A crescente crise na mobilidade urbana brasileira
Enviada em 02/11/2019
A Constituição Federativa do Brasil, promulgada em 1988, assegura a todos os indivíduos o direito de ir e vir. Todavia, percebe-se que o Brasil enfrenta desafios com a crescente crise na mobilidade urbana. Isso ocorre devido à ausência de infraestrutura atrelada à questões socioeconômicas, impedindo que parcela da sociedade usufrua desse direito constitucional na prática. Com efeito, promover incentivo às empresas de transporte compartilhado, assim como utilizar as ferrovias do país, são as medidas que se impõem.
Em primeiro lugar, cabe abordar que o Brasil enfrenta problemas de corrupção há décadas. Tais fatos envolvem construtoras que, através da lavagem dinheiro superfaturavam projetos e obras que deveriam modernizar a infraestrutura do país. Contudo, sabe-se atualmente, que grande parte das obras não foram entregues, e as demais foram ineficientes para melhorias no transporte público. Assim, a população se viu incentivada a adquirir meios de transporte próprios. Todavia, segundo dados do IBGE - Instituto Brasileiro de Geografia e Estatística - a previsão é que dentro de cinco anos, as grandes metrópoles não terão vias suficiente para comportar tantos automóveis. Aliás, a situação torna-se ainda mais problemática, pois o Estado está em processo de recuperação econômica, o que dificulta a execução e investimento em projetos de infraestrutura.
Ademais, outro ponto a salientar é que além das dificuldades supracitadas, é essencial que o Legislativo junto aos municípios propicie normas que possam, a médio e longo prazo reduzir o transito de veículos de grande porte, seja em meio urbano, seja nas rodovias, visto que contribuem diretamente com o aumento de engarrafamentos e nos índices de acidentes.
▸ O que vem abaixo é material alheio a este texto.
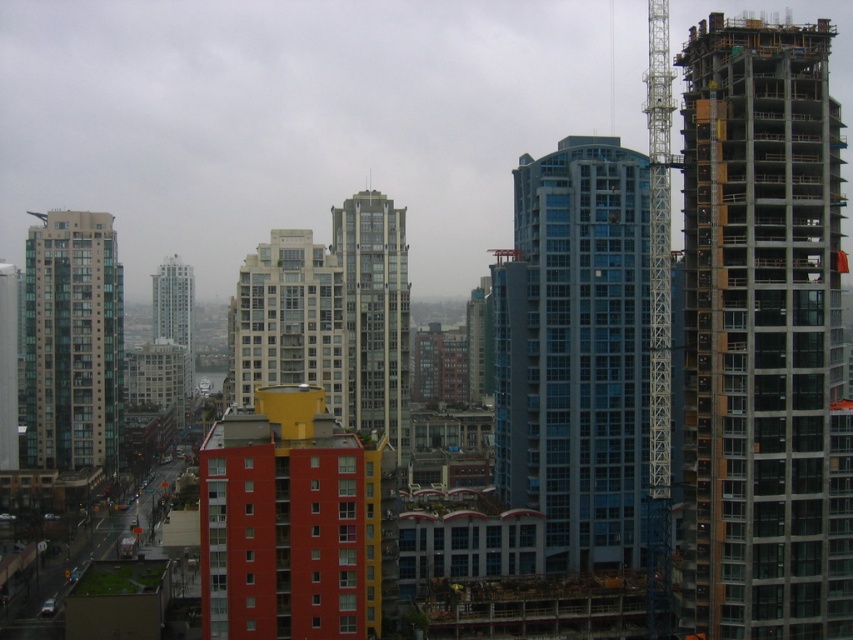 Looking at this image, you are an urban planner assessing the city layout. You need to determine which building occupies more space in the cityscape between the blue glass building at center and the matte glass building at left. Which one is larger?

The blue glass building at center is larger in size compared to the matte glass building at left, so it occupies more space in the cityscape.

You are a drone operator tasked with flying a drone between two buildings in the city. The drone has a maximum flight distance of 600 feet. You need to fly from the glassy steel building at center to the matte glass skyscraper at center. Can your drone complete this flight without needing to recharge?

The distance between the glassy steel building at center and the matte glass skyscraper at center is 632.73 feet. Since the drone has a maximum flight distance of 600 feet, it cannot complete the flight without recharging. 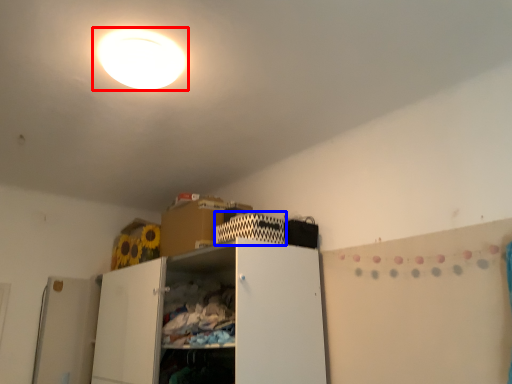 Question: Which object appears closest to the camera in this image, lamp (highlighted by a red box) or cabinet (highlighted by a blue box)?

Choices:
 (A) lamp
 (B) cabinet

Answer: (A) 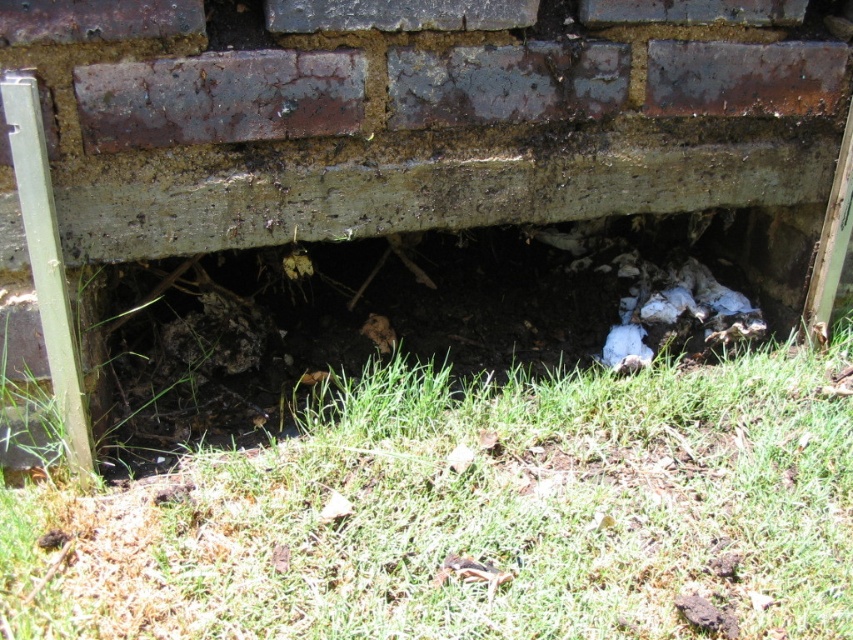 Question: Which object appears farthest from the camera in this image?

Choices:
 (A) green grass at lower center
 (B) dull concrete hole at center

Answer: (B)

Question: Where is green grass at lower center located in relation to dull concrete hole at center in the image?

Choices:
 (A) right
 (B) left

Answer: (A)

Question: Does green grass at lower center have a smaller size compared to dull concrete hole at center?

Choices:
 (A) yes
 (B) no

Answer: (A)

Question: Does green grass at lower center come in front of dull concrete hole at center?

Choices:
 (A) no
 (B) yes

Answer: (B) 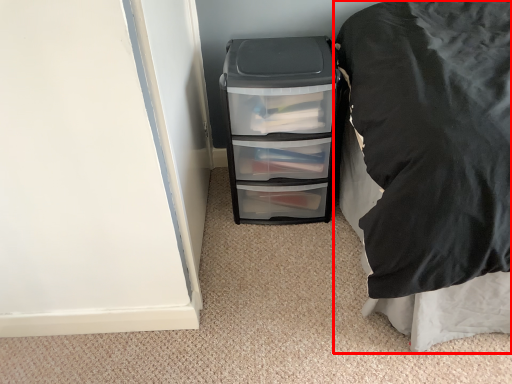 Question: Considering the relative positions of furniture (annotated by the red box) and file cabinet in the image provided, where is furniture (annotated by the red box) located with respect to the staircase?

Choices:
 (A) right
 (B) left

Answer: (A) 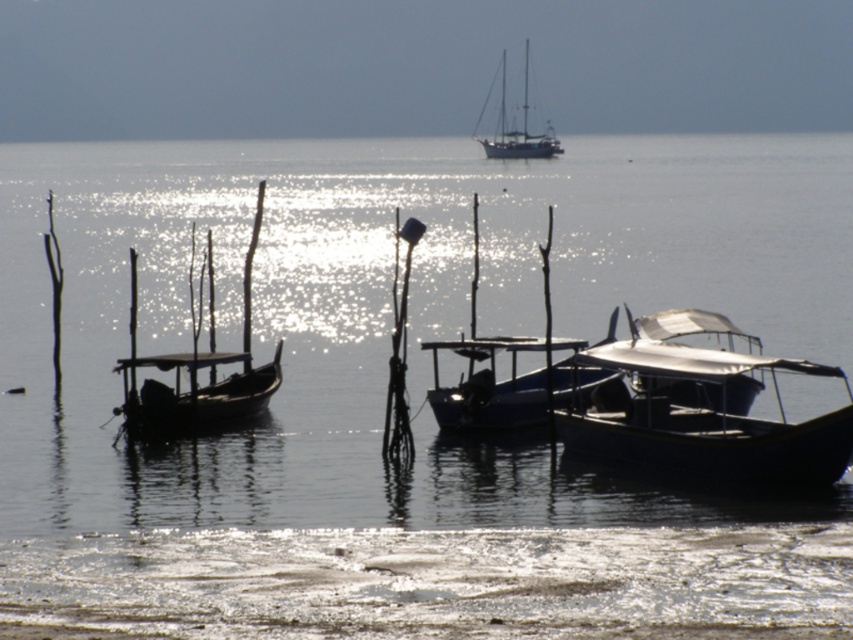 You are a fisherman who needs to choose between the metallic blue boat at lower right and the blue matte boat at center for a deep sea fishing trip. Considering the height of the boats, which one would be more suitable for carrying large fishing equipment?

The blue matte boat at center is taller than the metallic blue boat at lower right, making it more suitable for carrying large fishing equipment.

You are a photographer planning to capture the boats in the scene. You want to ensure both the metallic blue boat at lower right and the blue matte boat at center are fully visible in your shot. Given their sizes, which boat might require you to adjust your camera angle to avoid cropping parts of it?

The blue matte boat at center occupies more space than the metallic blue boat at lower right, so you might need to adjust your camera angle to ensure the entire blue matte boat at center is visible without cropping.

You are standing on the shore looking at the three boats in the foreground. Which of the two points, point (506, 401) or point (502, 68), is closer to you?

Point (506, 401) is closer to you than point (502, 68). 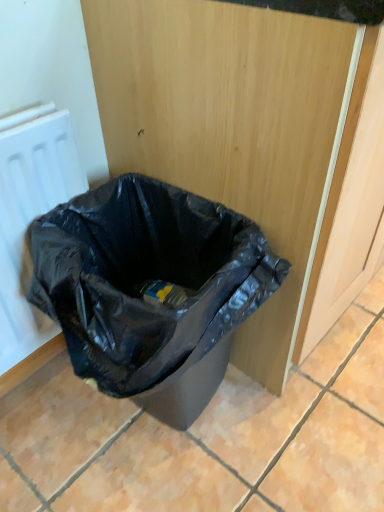 Question: In terms of height, does white matte radiator at left look taller or shorter compared to black plastic bag at lower left?

Choices:
 (A) tall
 (B) short

Answer: (A)

Question: Is point (61, 121) positioned closer to the camera than point (89, 300)?

Choices:
 (A) closer
 (B) farther

Answer: (B)

Question: From the image's perspective, is white matte radiator at left positioned above or below black plastic bag at lower left?

Choices:
 (A) above
 (B) below

Answer: (A)

Question: Considering the positions of black plastic bag at lower left and white matte radiator at left in the image, is black plastic bag at lower left wider or thinner than white matte radiator at left?

Choices:
 (A) wide
 (B) thin

Answer: (A)

Question: From a real-world perspective, is black plastic bag at lower left positioned above or below white matte radiator at left?

Choices:
 (A) above
 (B) below

Answer: (B)

Question: Is black plastic bag at lower left inside or outside of white matte radiator at left?

Choices:
 (A) inside
 (B) outside

Answer: (B)

Question: Considering their positions, is black plastic bag at lower left located in front of or behind white matte radiator at left?

Choices:
 (A) behind
 (B) front

Answer: (B) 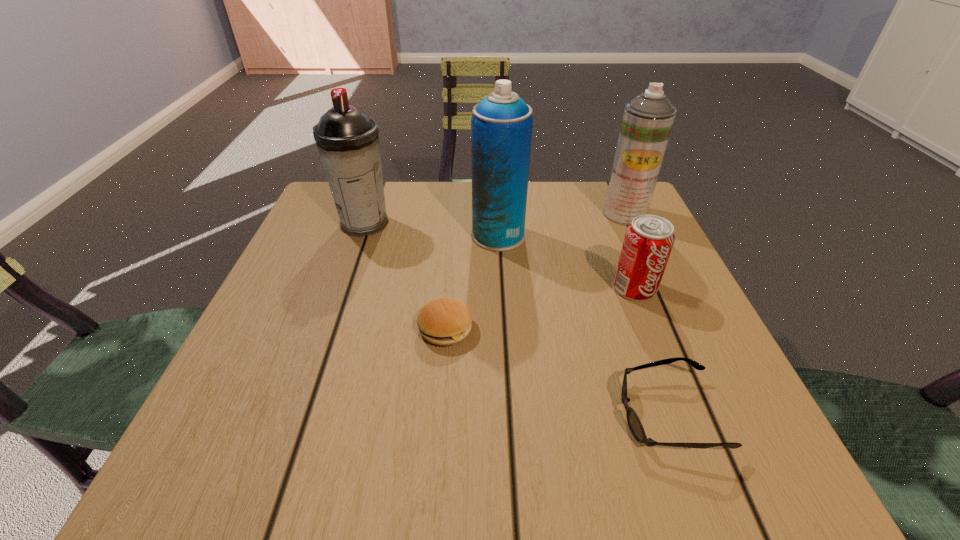 The height and width of the screenshot is (540, 960). In order to click on vacant space located 0.360m on the left of the soda can in this screenshot , I will do `click(423, 288)`.

Where is `free point located on the right of the second nearest object`? The height and width of the screenshot is (540, 960). free point located on the right of the second nearest object is located at coordinates (507, 328).

Find the location of `vacant space located on the lenses of the nearest object`. vacant space located on the lenses of the nearest object is located at coordinates (489, 415).

The width and height of the screenshot is (960, 540). What are the coordinates of `free region located on the lenses of the nearest object` in the screenshot? It's located at (579, 415).

At what (x,y) coordinates should I click in order to perform the action: click on free space located 0.060m on the lenses of the nearest object. Please return your answer as a coordinate pair (x, y). The height and width of the screenshot is (540, 960). Looking at the image, I should click on (579, 415).

The width and height of the screenshot is (960, 540). I want to click on object that is positioned at the near edge, so click(x=634, y=423).

Locate an element on the screen. This screenshot has height=540, width=960. object present at the left edge is located at coordinates (347, 139).

Locate an element on the screen. aerosol can that is at the right edge is located at coordinates (647, 121).

At what (x,y) coordinates should I click in order to perform the action: click on soda can that is at the right edge. Please return your answer as a coordinate pair (x, y). The width and height of the screenshot is (960, 540). Looking at the image, I should click on (649, 239).

Identify the location of sunglasses that is at the right edge. (634, 423). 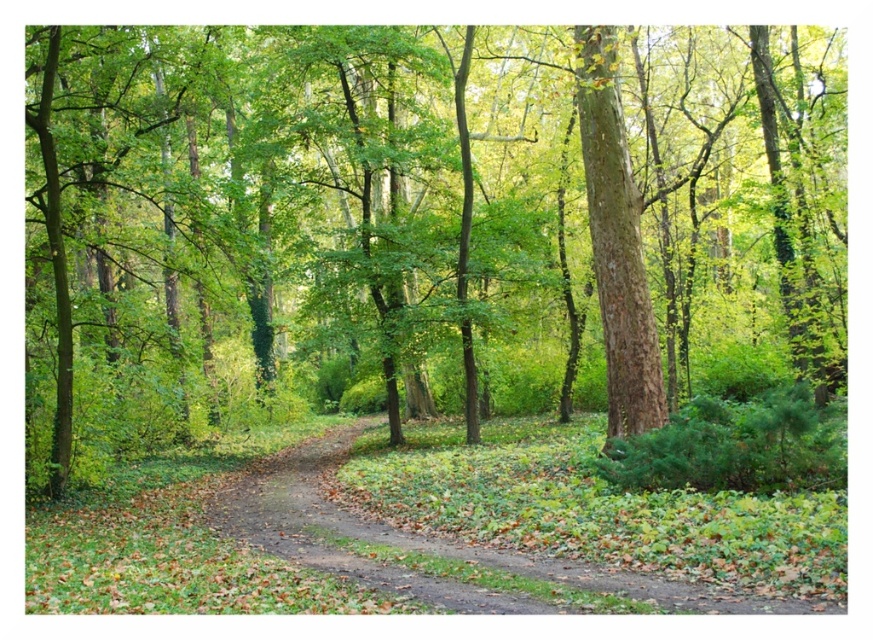 Between point (287, 465) and point (615, 326), which one is positioned behind?

The point (287, 465) is more distant.

Which is in front, point (620, 515) or point (605, 68)?

Point (620, 515) is more forward.

Find the location of a particular element. brown dirt path at center is located at coordinates (498, 531).

Describe the element at coordinates (414, 220) in the screenshot. This screenshot has height=640, width=873. I see `brown rough tree at center` at that location.

Which is in front, point (836, 228) or point (727, 509)?

Point (727, 509) is more forward.

Locate an element on the screen. Image resolution: width=873 pixels, height=640 pixels. brown rough tree at center is located at coordinates (414, 220).

Who is more distant from viewer, [215,106] or [638,209]?

The point [215,106] is more distant.

Image resolution: width=873 pixels, height=640 pixels. What do you see at coordinates (414, 220) in the screenshot?
I see `brown rough tree at center` at bounding box center [414, 220].

I want to click on brown rough tree at center, so click(x=414, y=220). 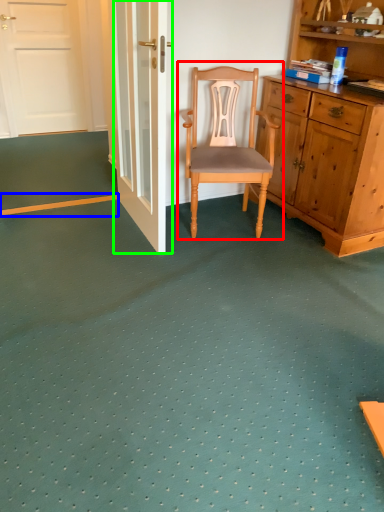 Question: Which object is positioned farthest from chair (highlighted by a red box)? Select from strip (highlighted by a blue box) and door (highlighted by a green box).

Choices:
 (A) strip
 (B) door

Answer: (A)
Outrossim, é importante pontuar que estes veículos aumentam os gastos dos cofres públicos com a manutenção do asfalto, além de prejudicar o meio ambiente através da emissão exacerbada de combustíveis fósseis.
Logo, a fim de mitigar o problema, o Congresso Nacional - união das duas casas legislativas: câmara e senado - deve atuar em favor da população lançando mão de leis que possibilitem o incentivo fiscal à empresas de compartilhamento de scooter elétricas e bicicletas, visto que, além de contribuírem com o meio ambiente, ainda auxiliam na mobilidade urbana, de forma que o indivíduo poderá reduzir o tempo em trânsito, atribuindo maior qualidade de vida às metrópoles. Igualmente, é preciso que o Ministério da Infraestrutura e do Transporte reimplemente a utilização massiva das ferrovias. Dessa forma, haverá menos tráfego de caminhões nas rodovias e nas vias urbanas. Tal avanço, permitirá que o Governo Federal ganhe tempo suficiente para restabelecer a ordem econômica no país, para enfim, atribuir metas e projetos de infraestrutura que farão o país atingir a maioridade kantiana.